Amanda Parker ’21, who serves on the executive board for Red Devil Cheerleading and Tritons, said she feels the new training sessions will be helpful. “I know that executive boards are a lot of responsibility because you are representing your organization and I think the extra help will be good,” she said.

Rose Lang Zalph ’21, who is on the executive board for the equestrian team, said she thinks the idea of leadership training is good but not the time commitment. “I think five [workshops] is a big number…I’m involved with six different clubs and I know if I had to go to extra workshops I definitely wouldn’t sleep,” she said. “It could be a really good opportunity for people who are on exec [boards] who have a leadership role… but I definitely think for people who are new to leadership would benefit.”

Some student-led groups on campus like Run with It, Dickinson’s student-run improvisational comedy team, choose to go unrecognized by Student Senate as an official club. The group’s executives do not have to partake in the student leadership program and they do not receive a budget from Student Senate. 

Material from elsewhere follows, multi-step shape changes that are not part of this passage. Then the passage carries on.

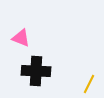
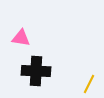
pink triangle: rotated 12 degrees counterclockwise
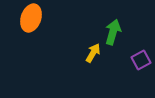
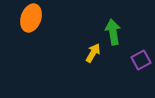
green arrow: rotated 25 degrees counterclockwise
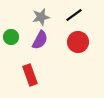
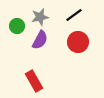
gray star: moved 1 px left
green circle: moved 6 px right, 11 px up
red rectangle: moved 4 px right, 6 px down; rotated 10 degrees counterclockwise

Jonathan Long ’19, artistic director of Run With It, said in an email that the group thinks the required training sessions “would be ineffective and unrelated to leading an improv troupe.” The email was written collectively by the ten members of Run With It.  

Going unrecognized “also gives us a self-ordained free pass for our poster choice,” Long wrote. “We put whatever we want on them and put them wherever we want.” Long and the group further explained, “It would be nice to not have to pay for our own posters and candy… We’ll see how lazy we are feeling in a few months.” 

Eisenberg hopes that the new leadership program and help from SLCE staff will prove effective and “…are sustainable so when a president returns to campus in 10 years their club is still thriving.”